Ecoutez le Dr Séverine Alran, responsable de l’unité de chirurgie ambulatoire à l’Institut Curie : « C’est une réorganisation pluridisciplinaire et pluriprofessionnelle. L’ambulatoire ne se conçoit que dans une énergie collective. »

 

Un patient plus « éduqué »

Autre avantage de l’ambulatoire : le patient se situe au cœur du parcours de soins. « On donne des connaissances au patient, on ne l’infantilise pas », souligne le Dr Alran. « On ne fait pas de l’éducation thérapeutique au sens où l’entend la Haute Autorité de Santé, mais on fait un accompagnement d’apprentissage : on délivre de l’information, on explique dans quelles conditions il faut appeler », complète le Dr Frédéric Beurrier, chirurgien au Centre Léon-Bérard de Lyon, contacté par pourquoidocteur.

 

Le spectre d’application de l’ambulatoire est très large : la majorité des patientes bénéficient d’un « traitement conservateur » (ablation de la tumeur et des tissus l’entourant, sans mastectomie), mais on peut envisager une prise en charge en hôpital de jour des femmes qui subissent une mastectomie. L’Institut Curie le réalise, uniquement sur demande des patientes. Le centre Léon-Bérard l’a également testé. « Techniquement, le test a été probant, mais il y a une limite psychologique », tempère le Dr Beurrier. « L’impact sur l’image corporelle est très difficile. » L’élargissement de l’indication n’est donc pas à l’ordre du jour, d’autant plus qu’il sera nécessaire de développer des méthodes anesthésiques moins lourdes, selon le Dr Alran. En revanche, le curage axillaire pourrait rapidement être réalisé en ambulatoire.

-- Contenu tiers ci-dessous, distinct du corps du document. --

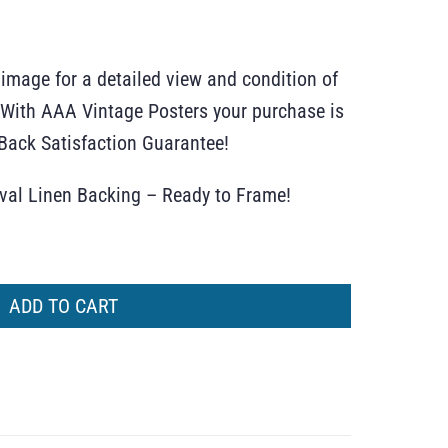
 image for a detailed view and condition of
r. With AAA Vintage Posters your purchase is
ack Satisfaction Guarantee!
ival Linen Backing – Ready to Frame!
ADD TO CART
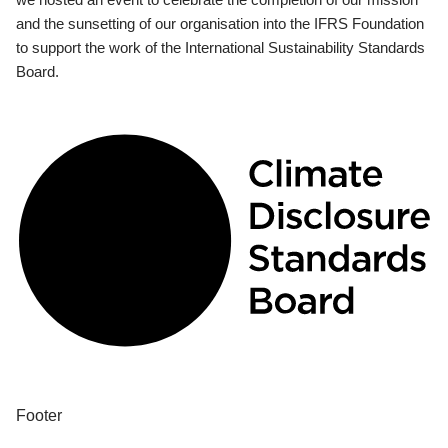
and the sunsetting of our organisation into the IFRS Foundation
to support the work of the International Sustainability Standards
Board.
Footer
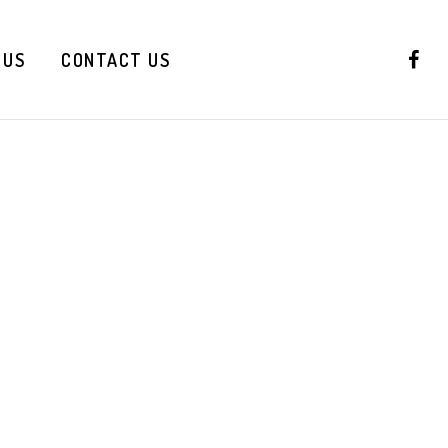
 US
CONTACT US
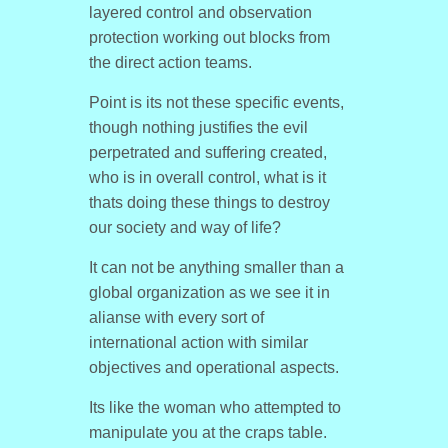
layered control and observation
protection working out blocks from
the direct action teams.
Point is its not these specific events,
though nothing justifies the evil
perpetrated and suffering created,
who is in overall control, what is it
thats doing these things to destroy
our society and way of life?
It can not be anything smaller than a
global organization as we see it in
alianse with every sort of
international action with similar
objectives and operational aspects.
Its like the woman who attempted to
manipulate you at the craps table.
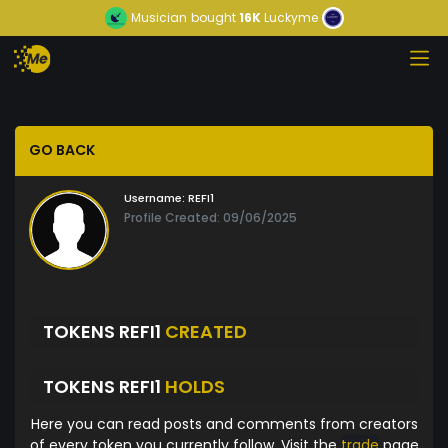
Musician
bought
16K
Luckyme
GO BACK
Username:
REFI1
Profile Created: 09/06/2025
TOKENS REFI1
CREATED
TOKENS REFI1
HOLDS
Here you can read posts and comments from creators
of every token you currently follow. Visit the
trade
page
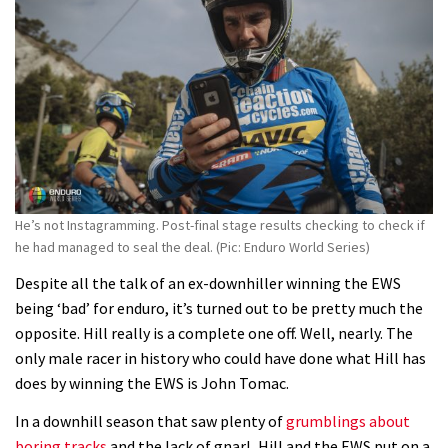
Fabio Wibmer rides super technical
Dolomites singletrack
05:01
Geek out watching Nino’s World
Champs bike being built up
04:47
He’s not Instagramming. Post-final stage results checking to check if
he had managed to seal the deal. (Pic: Enduro World Series)
Despite all the talk of an ex-downhiller winning the EWS
being ‘bad’ for enduro, it’s turned out to be pretty much the
opposite. Hill really is a complete one off. Well, nearly. The
only male racer in history who could have done what Hill has
does by winning the EWS is John Tomac.
In a downhill season that saw plenty of
grumblings about
boring tracks
and the lack of gnarl, Hill and the EWS put on a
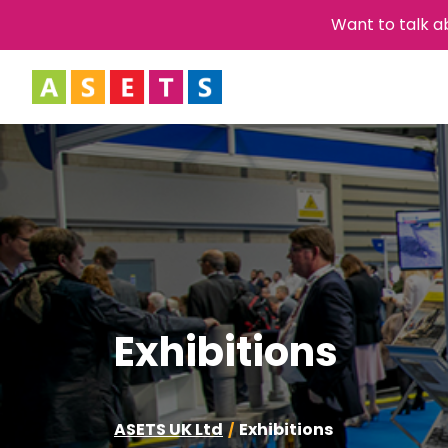
Want to talk a
Exhibitions
ASETS UK Ltd
Exhibitions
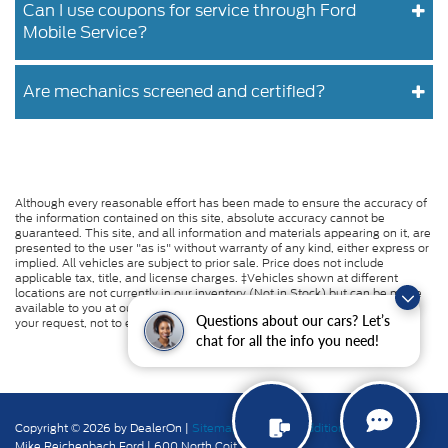
Can I use coupons for service through Ford
Mobile Service?
Are mechanics screened and certified?
Although every reasonable effort has been made to ensure the accuracy of
the information contained on this site, absolute accuracy cannot be
guaranteed. This site, and all information and materials appearing on it, are
presented to the user "as is" without warranty of any kind, either express or
implied. All vehicles are subject to prior sale. Price does not include
applicable tax, title, and license charges. ‡Vehicles shown at different
locations are not currently in our inventory (Not in Stock) but can be made
available to you at our location within a reasonable date from the time of
Questions about our cars? Let’s
your request, not to exceed one week.
chat for all the info you need!
Copyright © 2026
by DealerOn
|
Sitemap
|
Privacy
|
Additional Disclosures
Mike Reichenbach Ford
|
600 North Coit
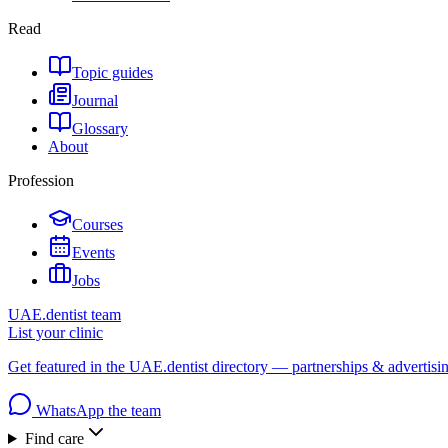
Read
Topic guides
Journal
Glossary
About
Profession
Courses
Events
Jobs
UAE.dentist team
List your clinic
Get featured in the UAE.dentist directory — partnerships & advertisi
WhatsApp the team
Find care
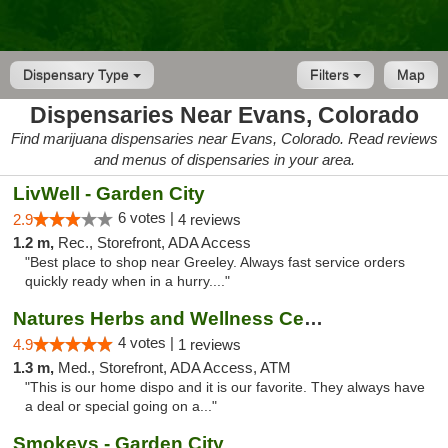
Dispensary Type
Filters
Map
Dispensaries Near Evans, Colorado
Find marijuana dispensaries near Evans, Colorado. Read reviews
and menus of dispensaries in your area.
LivWell - Garden City
6 votes |
2.9
4 reviews
1.2 m,
Rec., Storefront, ADA Access
"Best place to shop near Greeley. Always fast service orders
quickly ready when in a hurry...."
Natures Herbs and Wellness Center
4 votes |
4.9
1 reviews
1.3 m,
Med., Storefront, ADA Access, ATM
"This is our home dispo and it is our favorite. They always have
a deal or special going on a..."
Smokeys - Garden City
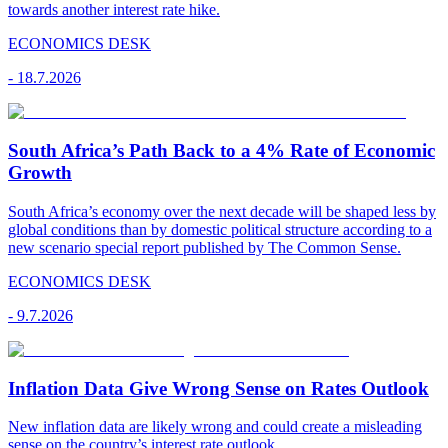
towards another interest rate hike.
ECONOMICS DESK
-
18.7.2026
South Africa’s Path Back to a 4% Rate of Economic
Growth
South Africa’s economy over the next decade will be shaped less by
global conditions than by domestic political structure according to a
new scenario special report published by The Common Sense.
ECONOMICS DESK
-
9.7.2026
Inflation Data Give Wrong Sense on Rates Outlook
New inflation data are likely wrong and could create a misleading
sense on the country’s interest rate outlook.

Les chiffres eux-mêmes penchent en faveur de la généralisation de l’ambulatoire dans la chirurgie du cancer du sein.

 

Ecoutez le Dr Séverine Alran, responsable de l’unité de chirurgie ambulatoire à l’Institut Curie : « On a un taux de ré-hospitalisation inférieur à 1 % et aucun cas d’infection du site opératoire. »

 

Quant aux patientes, leurs retours sont également positifs : 95 % des patientes interrogées par l’Institut du Cancer de Montpellier se sont dites satisfaites de leur expérience. « Les retours sont extrêmement favorables », s’enthousiasme le Pr Rouanet. Un avis partagé par les autres chirurgiens, mais aussi les patients eux-mêmes : selon un récent sondage, 80 % des Français plébiscitent la chirurgie ambulatoire, et autant la jugent préférable en cas de cancer. Et pour cause : tous les médecins s’accordent à le dire, rentrer chez soi après une intervention sur une tumeur relativise la gravité de la maladie.